So Long, See You Tomorrow
When his mother came to get him he gathered up his things and stood there waiting, but she said, "Run outside and play. Aunt Jenny and I have things to talk about."
The fairgrounds were deserted. The circus had gone ten days before, and it was too soon for the county fair. There was nothing to look at and nobody to talk to. When he got tired of waiting on the front steps he went back into the house and his mother made him go outdoors again.
It will wear itself out, Clarence said to himself, provided he was patient and didn't drive Fern to do something foolish.
He was patient, up to a point. For him, he was very patient. But she knew just where he drew the line, and, daring him, stepped over it. When he lost his temper he did things he could hardly believe afterward. Once when they were having an argument she screamed and Victor picked up a bucket of water and threw it over him. The shock brought him to his senses. He looked down and saw he had the poker in his hand.
What she did she did deliberately, and she never said she was sorry.
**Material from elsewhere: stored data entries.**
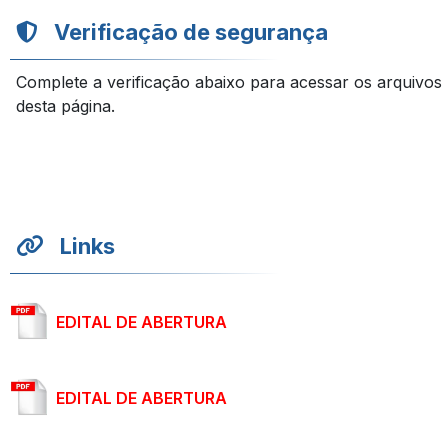
Verificação de segurança
Complete a verificação abaixo para acessar os arquivos
desta página.
Links
EDITAL DE ABERTURA
EDITAL DE ABERTURA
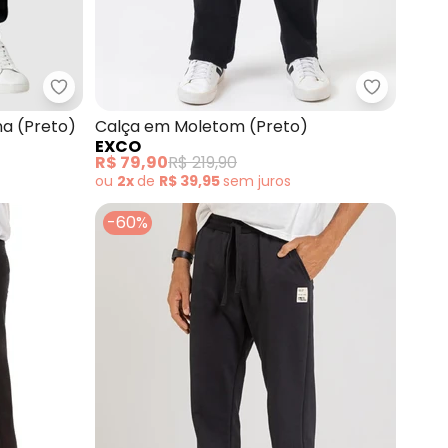
 Moletom (Preto)
Yends Fashion - Calça Moletom Punho Ribana (Pr
Exco - C
a (Preto)
Calça em Moletom (Preto)
EXCO
R$ 79,90
R$ 219,90
ou
2x
de
R$ 39,95
sem
juros
-60%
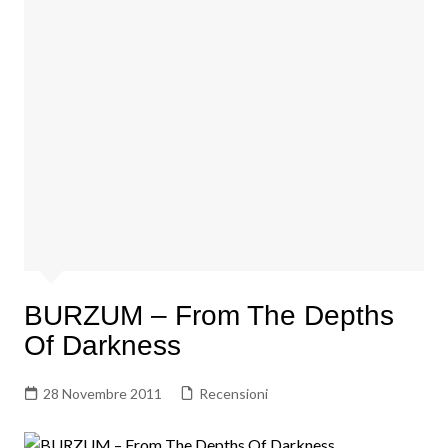
BURZUM – From The Depths
Of Darkness
28 Novembre 2011
Recensioni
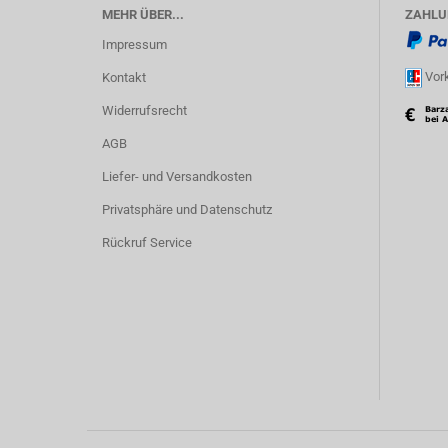
MEHR ÜBER...
ZAHLU
Impressum
Vork
Kontakt
Widerrufsrecht
AGB
Liefer- und Versandkosten
Privatsphäre und Datenschutz
Rückruf Service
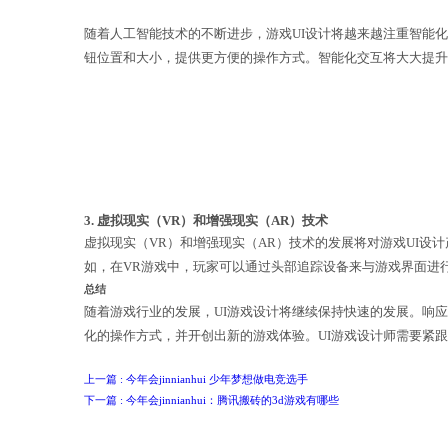
随着人工智能技术的不断进步，游戏U
钮位置和大小，提供更方便的操作方式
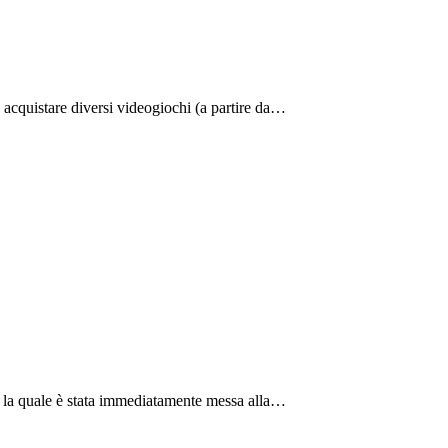
 acquistare diversi videogiochi (a partire da…
, la quale è stata immediatamente messa alla…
Somebody turned the wick of the lamp up too high and it made a fine layer of soot over everything. He expected her to burst into tears and start taking down the front-room curtains. Instead she laughed.
He asked her to go with him to see his parents and she refused. "But if you don't come they'll think we aren't getting along."
"Which is only the truth."
"They've had enough trouble in their lives. I don't want to add to it."
"You won't be," she said. "They know. Everybody knows. That's all people have to think about."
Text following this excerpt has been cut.